Your professor, reasonably enough, most likely means merely that she 
wants each question to appear in some loose sense as its own 
"item".  Now, if you do things in the ordinary EP way as Mich and liw 
advise then you will have one, say, TextDisplay "object" that you use 
repeatedly with differing text on each "trial", and the response for 
each trial will then appear as a separate row in the .edat 
file.  Then once you train yourself on E-Merge and E-DataAid (you 
*will* work faithfully through all the manuals and not overlook the 
wonderful data handling facilities of EP, won't you?) you can slice 
and dice and recombine and analyze the congregate six ways to Sunday, 
and if that is still not enough write some macros in Excel or Python 
or what have you, and from there bring it into SAS.

>, therefore one row of data in the output file.

Ah, but mayhaps your professor wants your output to look more like 
what you get from tools like MediaLab, where you end up with data 
from all the subject in one big table, one column for each "item" 
(>1000 columns in your case, I don't think even Excel can handle 
that!) and one row for each subject.  Given what you can do with 
E-Merge and E-DataAid that is a completely silly way to do things in 
EP, but I can see that if your prof wanted that outcome then it would 
be natural to ask for each "item" to be a separate "object" just so 
that each response went into a column with a unique name.  But even 
for such silliness you would not need >1000 objects.  You could 
accomplish the same thing with a single object and a little bit of 
inline code, e.g.,

g_itemCount = g_itemCount + 1
c.SetAttrib "Item" & g_itemCount, StimText.RESP

(you would of course have to declare g_itemCount as a global variable 
in the User Script area, see chapter 4 of the User's Guide that came 
with EP).  ...  oops, on further thought, even though this tactic 
would create a unique column for each "item", it would would still 
create more than a single row in your .edat file (and leave a bunch 
of "NULL" entries), but you get the idea.

But really, if you are going to use any tool, such as EP, then you 
should adapt to use the tool in its natural way or else get a tool 
already more to your liking.  Otherwise, you are just using a 
screwdriver for a hammer.

>  The response methods differ between and within these
>questionnaires.

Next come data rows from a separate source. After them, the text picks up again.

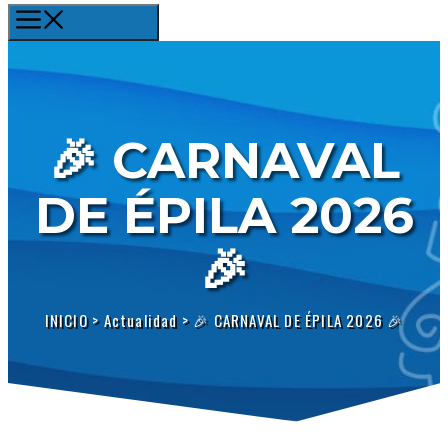
Menú
🎉 CARNAVAL
DE ÉPILA 2026
🎉
INICIO
>
Actualidad
>
🎉 CARNAVAL DE ÉPILA 2026 🎉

Some are Yes/No, some ask for the subject to select a
>number or letter corresponding to their answer, some questions ask for
>typed out answers.

OK, so you may need different "objects" for different *kinds* of 
question/response, but if you think through the design properly then 
that number should still remain small.  Once again, please work 
through *all* the tutorials in the manuals before you start any work 
in EP, you are not doing anyone any favors by jumping in with both 
feet before you can swim.

>On a side note, EPrime is a program that is supplied to us through our
>department for free, which may also be why she choose to use it for
>this reason.

Arrgh!  I HATE it when people choose a tool just because it is 
"free"!!!  What are we, Neandertals?!  Choose a tool because it is 
the proper tool for the job, for goodness sakes, and let cost act as 
merely a tie-breaker among otherwise equivalent tools.

>  What other programs would be better suited for this purpose?

AFAIK the preeminent tool for lab-based computerized social and 
psychology questionnaires is the aforementioned MediaLab, from 
Empirisoft (www.empirisoft.com ).  I don't think it's very expensive, 
and they have a very liberal policy toward site licenses to boot, we 
use it here.  Beyond that, I would try any modern database management 
system (e.g., MS Access), which is really meant for this sort of 
thing.  With a little more daring and cleverness you could do this 
all directly in JavaScript and run it from any web browser (and by 
mixing in a little ActiveX and runing on MS Internet Explorer even 
have it save data directly to disk), which would give you some 
practice in a widely used technology and also be, well, free.